Ich wollte auch einige der intellektuellen Inkonsistenzen und das Versagen der Steuerungs- und Kontrollmechanismen beim IWF aufdecken. In dieser Zeit rückte in zunehmendem Maße die sogenannte gute Regierungsführung in den Blickpunkt des IWF, dabei lag bei seinen eigenen Lenkungs- und Kontrollstrukturen vieles im Argen. Der Finanzsektor hatte zu viel Einfluss, die Entwicklungsländer hatten zu wenig. Dieses Ungleichgewicht erklärt, weshalb der IWF so großen Wert auf eine strikte Sparpolitik legte; oberste Priorität hatte für ihn die Rückzahlung der Kredite westlicher Gläubiger, und dies bedeutete, dass die Schuldnerländer ihre Ausgaben zurückfahren mussten, damit mehr Geld für die Schuldentilgung übrigblieb. Es erklärt auch, weshalb sich der IWF so energisch für die Liberalisierung der Kapitalmärkte einsetzte, die Beseitigung von Regeln, die den grenzüberschreitenden Kapitalverkehr (insbesondere kurzfristige, spekulative Kapitalströme) behinderten. Während kaum etwas dafür sprach, dass die Kapitalmarktliberalisierung zu höherem Wachstum führt, sprach sehr viel dafür, dass sie zur Destabilisierung beiträgt. Aber aus Sicht der Industrienationen war sie trotzdem wünschenswert, weil sie westlichen Finanzinstituten mehr Spielraum gab, in Entwicklungsländern geschäftlich aktiv zu werden – und dort weitere Gewinne zu erwirtschaften. Ganz offensichtlich wurde das Verhalten des IWF von einer Kombination aus ideologischen Anschauungen und Interessen bestimmt, die an Eigendynamik gewannen.
Dass der IWF sich mit meinen Sichtweisen nicht anfreunden konnte, war nicht weiter erstaunlich. Er reagierte mit persönlichen Schmähungen gegen mich. Als ich behauptete, dass es unter bestimmten Umständen sinnvoll sein könnte, Kapitalverkehrskontrollen einzuführen, wurde ich als ökonomischer Scharlatan hingestellt.

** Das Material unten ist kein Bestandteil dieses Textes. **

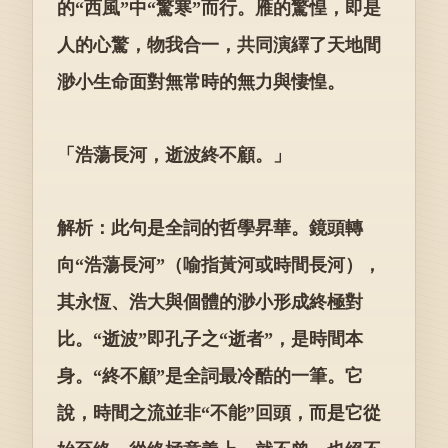
的“西風”中“驚寒”而行。雁的驚惶，即是
人的心驚，物我合一，共同演繹了天地間
渺小生命面對無常時的無力與悽惶。
「浩蕩長河，逝波終不顧。」
解析：此句是全詞的哲學昇華。鏡頭轉
向“浩蕩長河”（喻指黃河或時間長河），
其永恆、浩大與個體的渺小形成終極對
比。“逝波”即孔子之“逝者”，是時間本
身。“終不顧”是全詞最冷酷的一筆。它
說，時間之流並非“不能”回頭，而是它從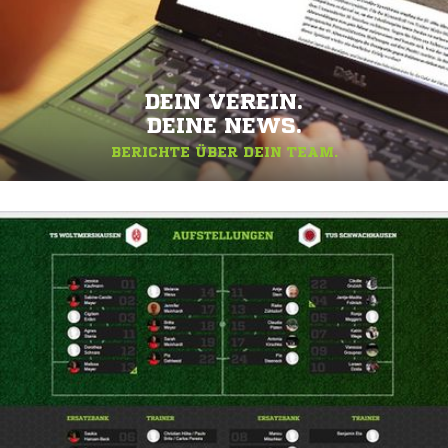
DEIN VEREIN.
DEINE NEWS.
BERICHTE ÜBER DEIN TEAM.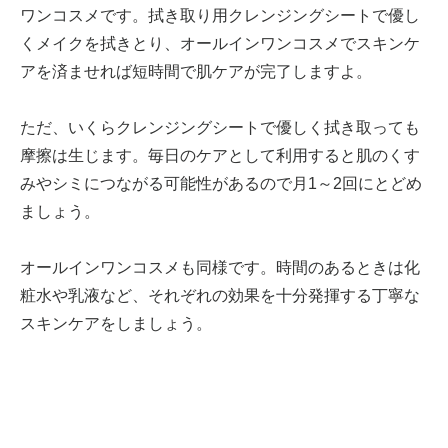
ワンコスメです。拭き取り用クレンジングシートで優し
くメイクを拭きとり、オールインワンコスメでスキンケ
アを済ませれば短時間で肌ケアが完了しますよ。
ただ、いくらクレンジングシートで優しく拭き取っても
摩擦は生じます。毎日のケアとして利用すると肌のくす
みやシミにつながる可能性があるので月1～2回にとどめ
ましょう。
オールインワンコスメも同様です。時間のあるときは化
粧水や乳液など、それぞれの効果を十分発揮する丁寧な
スキンケアをしましょう。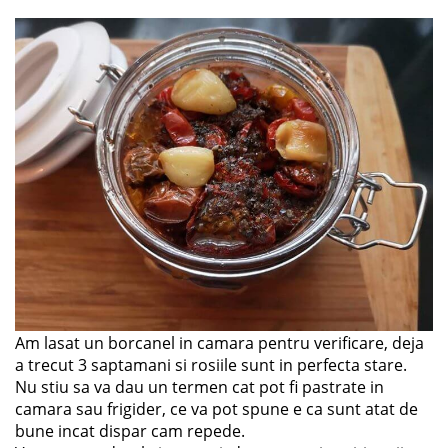
Am lasat un borcanel in camara pentru verificare, deja
a trecut 3 saptamani si rosiile sunt in perfecta stare.
Nu stiu sa va dau un termen cat pot fi pastrate in
camara sau frigider, ce va pot spune e ca sunt atat de
bune incat dispar cam repede.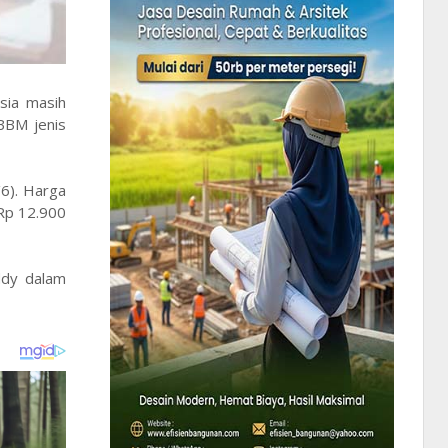
sia masih
BBM jenis
6). Harga
 Rp 12.900
ddy dalam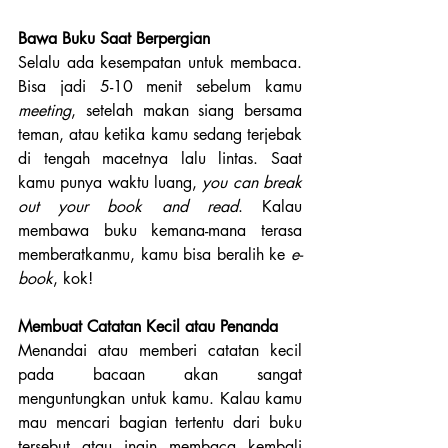
Bawa Buku Saat Berpergian
Selalu ada kesempatan untuk membaca. 
Bisa jadi 5-10 menit sebelum kamu 
meeting
, setelah makan siang bersama 
teman, atau ketika kamu sedang terjebak 
di tengah macetnya lalu lintas. Saat 
kamu punya waktu luang, 
you can break 
out your book and read
. Kalau 
membawa buku kemana-mana terasa 
memberatkanmu, kamu bisa beralih ke 
e-
book
, kok!
Membuat Catatan Kecil atau Penanda
Menandai atau memberi catatan kecil 
pada bacaan akan sangat 
menguntungkan untuk kamu. Kalau kamu 
mau mencari bagian tertentu dari buku 
tersebut atau ingin membaca kembali 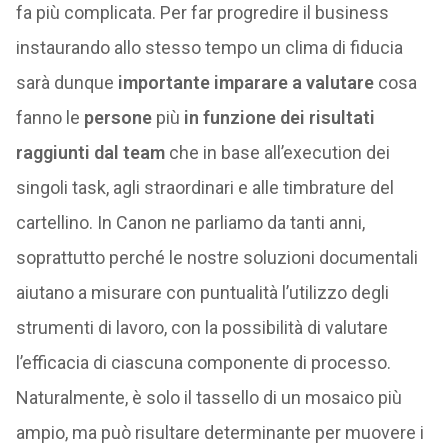
fa più complicata. Per far progredire il business
instaurando allo stesso tempo un clima di fiducia
sarà dunque
importante imparare a valutare
cosa
fanno le
persone
più
in funzione dei risultati
raggiunti dal team
che in base all’execution dei
singoli task, agli straordinari e alle timbrature del
cartellino. In Canon ne parliamo da tanti anni,
soprattutto perché le nostre soluzioni documentali
aiutano a misurare con puntualità l’utilizzo degli
strumenti di lavoro, con la possibilità di valutare
l’efficacia di ciascuna componente di processo.
Naturalmente, è solo il tassello di un mosaico più
ampio, ma può risultare determinante per muovere i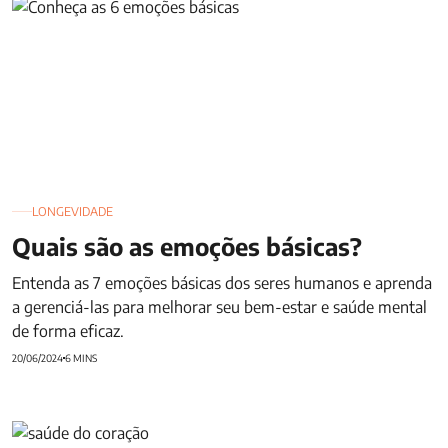
Quais são as emoções básicas?
LONGEVIDADE
Quais são as emoções básicas?
Entenda as 7 emoções básicas dos seres humanos e aprenda
a gerenciá-las para melhorar seu bem-estar e saúde mental
de forma eficaz.
20/06/2024
6 MINS
Estratégias para manter a saúde do coração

Zehn Jahre später sieht das Schlachtfeld anders aus. Die Wahrnehmungen haben sich grundlegend gewandelt (mein Buch mag einen Beitrag dazu geleistet haben), und es besteht weithin Einvernehmen darüber, dass die Lenkungs- und Kontrollstrukturen des IWF reformiert werden müssen. Einige der notwendigen Reformschritte wurden bereits in Angriff genommen, und für die Zukunft sind weitere geplant.
Der IWF hat eingeräumt, dass Kapitalverkehrskontrollen unter bestimmten Umständen sinnvoll sein können.69 Bei einigen seiner Strukturprogramme, etwa dem für Island, hat der IWF Kapitalverkehrskontrollen akzeptiert und deutlich weniger Sparauflagen als früher gemacht. Hinter den Kulissen drängte er in einigen europäischen Krisenländern auf Umschuldungen, bei denen die Gläubiger einen größeren Teil der Kosten und die Steuerzahler einen kleineren Teil tragen sollten. Dem stehen allerdings mächtige Gegenspieler wie die Europäische Zentralbank entgegen. Während im Fall Griechenland die Notwendigkeit einer tief greifenden Umschuldung schließlich doch akzeptiert wurde, wurden in Irland sogar ungesicherte Anleihegläubiger geschützt: Sie kassierten die hohen Kapitalerträge, angeblich dafür, dass sie ein Risiko eingingen, aber letztlich wurden ihre Forderungen abgesichert – was den irischen Steuerzahler teuer zu stehen kommt.